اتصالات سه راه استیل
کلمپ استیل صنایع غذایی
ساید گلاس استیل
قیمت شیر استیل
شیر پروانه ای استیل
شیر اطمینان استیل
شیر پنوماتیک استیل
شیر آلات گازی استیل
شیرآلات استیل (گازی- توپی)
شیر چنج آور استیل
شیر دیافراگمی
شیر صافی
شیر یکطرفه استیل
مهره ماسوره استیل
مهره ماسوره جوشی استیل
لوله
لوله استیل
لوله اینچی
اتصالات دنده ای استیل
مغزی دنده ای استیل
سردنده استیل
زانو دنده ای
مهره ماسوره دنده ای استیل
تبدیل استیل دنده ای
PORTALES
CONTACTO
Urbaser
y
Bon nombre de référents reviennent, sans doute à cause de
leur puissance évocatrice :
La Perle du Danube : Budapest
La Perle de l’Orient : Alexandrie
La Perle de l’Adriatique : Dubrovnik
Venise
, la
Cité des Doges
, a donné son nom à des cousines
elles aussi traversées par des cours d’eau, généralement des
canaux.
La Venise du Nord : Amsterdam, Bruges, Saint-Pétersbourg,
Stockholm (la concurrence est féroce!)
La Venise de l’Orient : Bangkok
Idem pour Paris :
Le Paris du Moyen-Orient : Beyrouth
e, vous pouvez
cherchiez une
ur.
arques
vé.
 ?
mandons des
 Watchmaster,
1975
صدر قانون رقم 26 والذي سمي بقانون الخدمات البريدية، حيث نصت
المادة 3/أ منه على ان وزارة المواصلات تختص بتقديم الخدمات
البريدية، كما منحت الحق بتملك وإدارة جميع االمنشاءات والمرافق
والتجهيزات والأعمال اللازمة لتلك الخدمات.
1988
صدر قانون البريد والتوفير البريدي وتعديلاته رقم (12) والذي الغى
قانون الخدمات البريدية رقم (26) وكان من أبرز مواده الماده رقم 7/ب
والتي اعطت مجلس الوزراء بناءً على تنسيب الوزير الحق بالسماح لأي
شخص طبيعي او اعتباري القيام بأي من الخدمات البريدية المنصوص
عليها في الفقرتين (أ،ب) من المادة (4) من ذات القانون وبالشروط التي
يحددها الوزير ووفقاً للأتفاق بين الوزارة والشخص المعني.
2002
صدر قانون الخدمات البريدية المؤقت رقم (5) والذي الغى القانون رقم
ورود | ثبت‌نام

- - - -

_Exercise prompt_
Your reply should repeat the entries above in full, with every character intact.

_Completed task_
اتصالات سه راه استیل
کلمپ استیل صنایع غذایی
ساید گلاس استیل
قیمت شیر استیل
شیر پروانه ای استیل
شیر اطمینان استیل
شیر پنوماتیک استیل
شیر آلات گازی استیل
شیرآلات استیل (گازی- توپی)
شیر چنج آور استیل
شیر دیافراگمی
شیر صافی
شیر یکطرفه استیل
مهره ماسوره استیل
مهره ماسوره جوشی استیل
لوله
لوله استیل
لوله اینچی
اتصالات دنده ای استیل
مغزی دنده ای استیل
سردنده استیل
زانو دنده ای
مهره ماسوره دنده ای استیل
تبدیل استیل دنده ای
PORTALES
CONTACTO
Urbaser
y
Bon nombre de référents reviennent, sans doute à cause de
leur puissance évocatrice :
La Perle du Danube : Budapest
La Perle de l’Orient : Alexandrie
La Perle de l’Adriatique : Dubrovnik
Venise
, la
Cité des Doges
, a donné son nom à des cousines
elles aussi traversées par des cours d’eau, généralement des
canaux.
La Venise du Nord : Amsterdam, Bruges, Saint-Pétersbourg,
Stockholm (la concurrence est féroce!)
La Venise de l’Orient : Bangkok
Idem pour Paris :
Le Paris du Moyen-Orient : Beyrouth
e, vous pouvez
cherchiez une
ur.
arques
vé.
 ?
mandons des
 Watchmaster,
1975
صدر قانون رقم 26 والذي سمي بقانون الخدمات البريدية، حيث نصت
المادة 3/أ منه على ان وزارة المواصلات تختص بتقديم الخدمات
البريدية، كما منحت الحق بتملك وإدارة جميع االمنشاءات والمرافق
والتجهيزات والأعمال اللازمة لتلك الخدمات.
1988
صدر قانون البريد والتوفير البريدي وتعديلاته رقم (12) والذي الغى
قانون الخدمات البريدية رقم (26) وكان من أبرز مواده الماده رقم 7/ب
والتي اعطت مجلس الوزراء بناءً على تنسيب الوزير الحق بالسماح لأي
شخص طبيعي او اعتباري القيام بأي من الخدمات البريدية المنصوص
عليها في الفقرتين (أ،ب) من المادة (4) من ذات القانون وبالشروط التي
يحددها الوزير ووفقاً للأتفاق بين الوزارة والشخص المعني.
2002
صدر قانون الخدمات البريدية المؤقت رقم (5) والذي الغى القانون رقم
ورود | ثبت‌نام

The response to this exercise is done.